**EXERCISE**
Your answer must be an exact copy of the entries, containing no images.

**DATA**

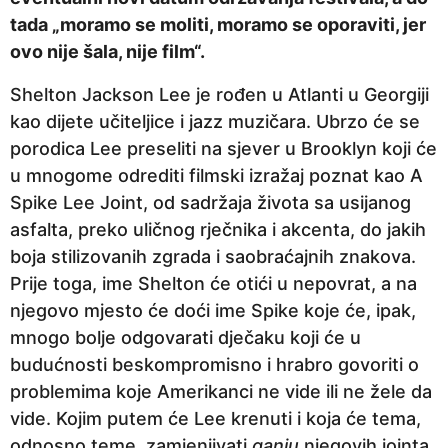
r
tada „moramo se moliti, moramo se oporaviti, jer
i
ovo nije šala, nije film“.
j
e
Shelton Jackson Lee je rođen u Atlanti u Georgiji
kao dijete učiteljice i jazz muzičara. Ubrzo će se
porodica Lee preseliti na sjever u Brooklyn koji će
u mnogome odrediti filmski izražaj poznat kao A
Spike Lee Joint, od sadržaja života sa usijanog
asfalta, preko uličnog rječnika i akcenta, do jakih
boja stilizovanih zgrada i saobraćajnih znakova.
Prije toga, ime Shelton će otići u nepovrat, a na
njegovo mjesto će doći ime Spike koje će, ipak,
mnogo bolje odgovarati dječaku koji će u
budućnosti beskompromisno i hrabro govoriti o
problemima koje Amerikanci ne vide ili ne žele da
vide. Kojim putem će Lee krenuti i koja će tema,
odnosno teme, zamjenjivati
ganju
njegovih jointa,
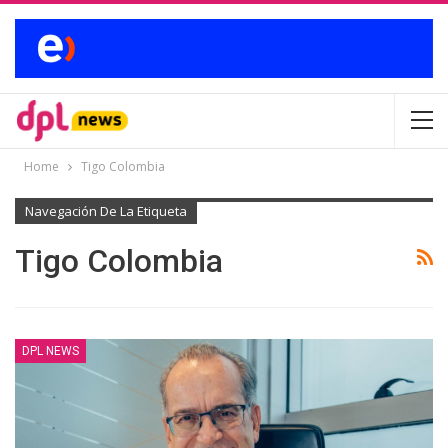
Home
Tigo Colombia
Navegación De La Etiqueta
Tigo Colombia
DPL NEWS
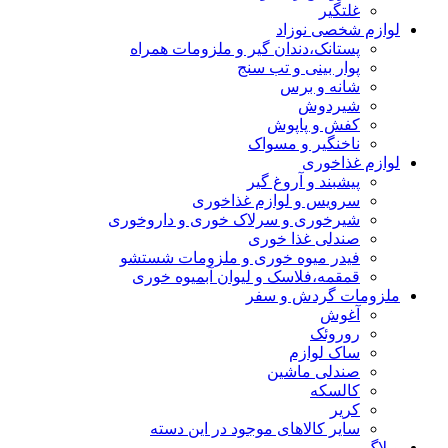
غلتگیر
لوازم شخصی نوزاد
پستانک،دندان گیر و ملزومات همراه
پوار بینی و تب سنج
شانه و برس
شیردوش
کفش و پاپوش
ناخنگیر و مسواک
لوازم غذاخوری
پیشبند و آروغ گیر
سرویس و لوازم غذاخوری
شیرخوری و سرلاک خوری و داروخوری
صندلی غذا خوری
فیدر میوه خوری و ملزومات شستشو
قمقمه،فلاسک و لیوان آبمیوه خوری
ملزومات گردش و سفر
آغوش
روروئک
ساک لوازم
صندلی ماشین
کالسکه
کریر
سایر کالاهای موجود در این دسته
وبلاگ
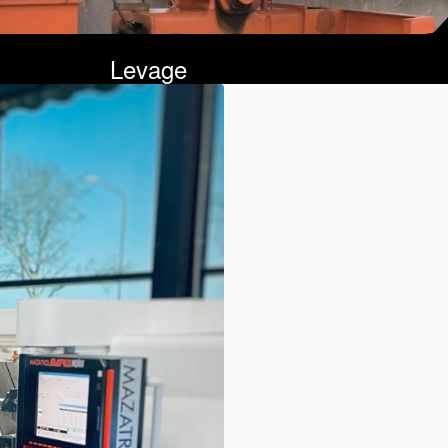
Levage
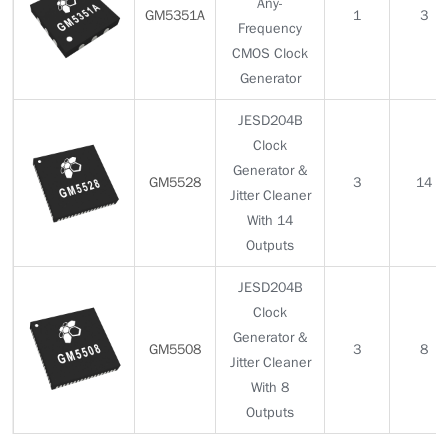
Any-
GM5351A
1
3
Frequency
CMOS Clock
Generator
JESD204B
Clock
Generator &
GM5528
3
14
Jitter Cleaner
With 14
Outputs
JESD204B
Clock
Generator &
GM5508
3
8
Jitter Cleaner
With 8
Outputs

**TASK RESULT**
r
tada „moramo se moliti, moramo se oporaviti, jer
i
ovo nije šala, nije film“.
j
e
Shelton Jackson Lee je rođen u Atlanti u Georgiji
kao dijete učiteljice i jazz muzičara. Ubrzo će se
porodica Lee preseliti na sjever u Brooklyn koji će
u mnogome odrediti filmski izražaj poznat kao A
Spike Lee Joint, od sadržaja života sa usijanog
asfalta, preko uličnog rječnika i akcenta, do jakih
boja stilizovanih zgrada i saobraćajnih znakova.
Prije toga, ime Shelton će otići u nepovrat, a na
njegovo mjesto će doći ime Spike koje će, ipak,
mnogo bolje odgovarati dječaku koji će u
budućnosti beskompromisno i hrabro govoriti o
problemima koje Amerikanci ne vide ili ne žele da
vide. Kojim putem će Lee krenuti i koja će tema,
odnosno teme, zamjenjivati
ganju
njegovih jointa,
Home
Tigo Colombia
Navegación De La Etiqueta
Tigo Colombia
DPL NEWS
غلتگیر
لوازم شخصی نوزاد
پستانک،دندان گیر و ملزومات همراه
پوار بینی و تب سنج
شانه و برس
شیردوش
کفش و پاپوش
ناخنگیر و مسواک
لوازم غذاخوری
پیشبند و آروغ گیر
سرویس و لوازم غذاخوری
شیرخوری و سرلاک خوری و داروخوری
صندلی غذا خوری
فیدر میوه خوری و ملزومات شستشو
قمقمه،فلاسک و لیوان آبمیوه خوری
ملزومات گردش و سفر
آغوش
روروئک
ساک لوازم
صندلی ماشین
کالسکه
کریر
سایر کالاهای موجود در این دسته
وبلاگ
Levage
Any-
GM5351A
1
3
Frequency
CMOS Clock
Generator
JESD204B
Clock
Generator &
GM5528
3
14
Jitter Cleaner
With 14
Outputs
JESD204B
Clock
Generator &
GM5508
3
8
Jitter Cleaner
With 8
Outputs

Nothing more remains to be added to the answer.